DEspues que passaron las tres edades, 1 y començò la de hierro, no huuo amigo con amigo, ni se dexó de exercitar qualquier fraude, qualquier genero de mal, y daño: siguiose tambien a esto, aquel desenfrenado desseo de señorear, 2 principio, y causa de guerras. De aqui el no estimarse vnos â otros, sino es siendo ricos y poderosos. De aqui a valer tanto el dinero, que le obligó a dezir al otro Poeta, 3 que el mucho oro es el que da la honra y grandeza, y que con el oro se enamora: y es sin duda que no se tiene mas credito de quanto dinero se tiene en el arca. 4 Que reuerenciado, que seruido: y que adorado es el rico? Y que abatido, que deshechado, y que aborrezido es el pobre. El dinero es el que da amigos, y el que no le alcança en qualquier parte le menosprecian y estiman en poco: 5 y es ordinario mientras vno estâ en su felicidad, auer quien le siga, le haga amistad, y le ayude, y en boluiendo el rostro la fortuna, dexarle, y no conocerle. 6 Llama Virgilio a la pobreza fea, 7 y Seneca la llama triste, 8 no sin razon: porque no ay cosa mas triste y fea el dia de oy que ella, y al contrario no la ay mas estimada que el dinero, el qual es hermoso y a todo lo que no lo es haze que lo parezca. 9 Desdichado del que en esta vida fuere pobre, y tres y quatro vezes dichoso el que fuere rico, y vsare dello, como sino lo fuere, que aunque el necessitado y pobre padezca en este valle de miserias y desuenturas, lleuelo con paciencia, y sealo de espiritu, 10 que no le està prometido, en recompensa dello, menos que el Reyno de los cielos. 11 Finalmente la substancia del Emblema (que es el querer dar a entender lo que puede y vale el dinero) viene a encarecerse todo lo possible con la pintura de que Venus admite a vn Fauno, porque trae las manos llenas de oro, siendo ella entre las Diosas muy bella, y el entre los Dioses muy feo. 12

1 Ouid. lib. 1. Metamo. & Hesiod. in ope. & die.

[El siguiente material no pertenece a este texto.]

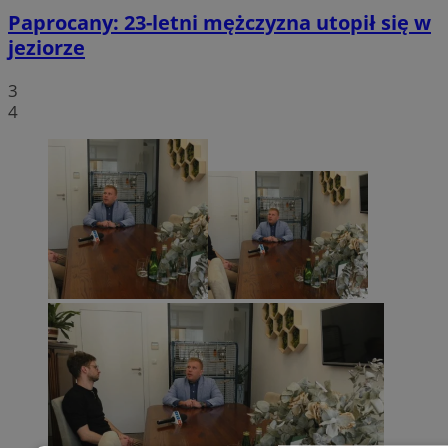
Paprocany: 23-letni mężczyzna utopił się w
jeziorze
3
4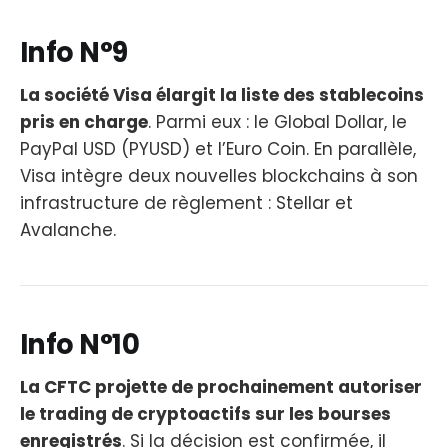
Info N°9
La société Visa élargit la liste des stablecoins
pris en charge
. Parmi eux : le Global Dollar, le
PayPal USD (PYUSD) et l’Euro Coin. En parallèle,
Visa intègre deux nouvelles blockchains à son
infrastructure de règlement : Stellar et
Avalanche.
Info N°10
La CFTC projette de prochainement autoriser
le trading de cryptoactifs sur les bourses
enregistrés
. Si la décision est confirmée, il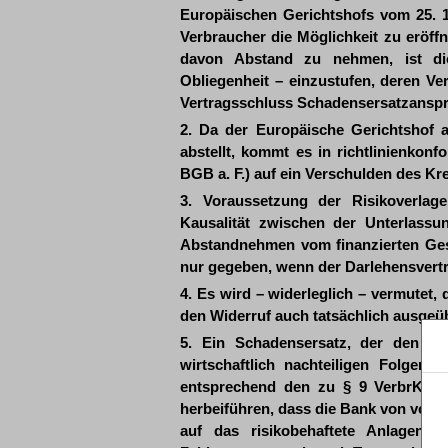
Europäischen Gerichtshofs vom 25. 1
Verbraucher die Möglichkeit zu eröff
davon Abstand zu nehmen, ist die
Obliegenheit – einzustufen, deren V
Vertragsschluss Schadensersatzanspr
2. Da der Europäische Gerichtshof a
abstellt, kommt es in richtlinienkon
BGB a. F.) auf ein Verschulden des Kred
3. Voraussetzung der Risikoverlage
Kausalität zwischen der Unterlass
Abstandnehmen vom finanzierten Gesch
nur gegeben, wenn der Darlehensvertr
4. Es wird – widerleglich – vermutet,
den Widerruf auch tatsächlich ausgeüb
5. Ein Schadensersatz, der den Ve
wirtschaftlich nachteiligen Folgen d
entsprechend den zu § 9 VerbrKrG 
herbeiführen, dass die Bank von vornh
auf das risikobehaftete Anlageno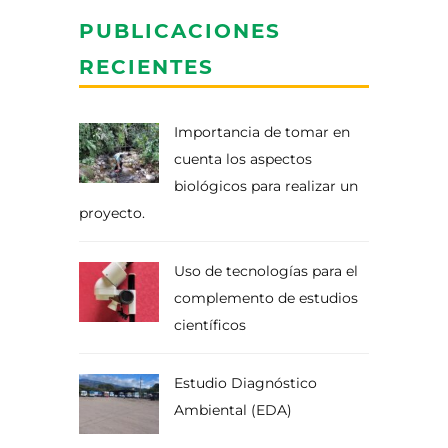
PUBLICACIONES
RECIENTES
Importancia de tomar en
cuenta los aspectos
biológicos para realizar un
proyecto.
Uso de tecnologías para el
complemento de estudios
científicos
Estudio Diagnóstico
Ambiental (EDA)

2 Salust. in coniurat. Catili. Libidinem dominandi causam belli habere.
3 Ouid. de arte aman. lib. 2. Plurimus auro venit honos: auro conciliatur amor.
4 Iuuen. Saty.
5 Ouid. lib. 1. fast. Pauper vbique iacet.
6 Idem lib. 1. trist. eleg. 8.
7 lib. 6. Aeneid. Turpis egestas.
8 Traged. Thyest. Act. 2. Illinc egestas tristis.
9 Apul. Cupido formosae pecuniae leniebatur.
10 Quia egestas a Domino, &c. Pro. cap. 3.
11 2. ad Corin. c. 6. Tanquam nihil habentes, & omnia possidentes. Matth. c. 5. & Luc. c. 6.
12 Virg. Eclo. 7. formosae Myrtus veneri. Ouid. lib. 1. Metam. sunt rustica numina Fauni.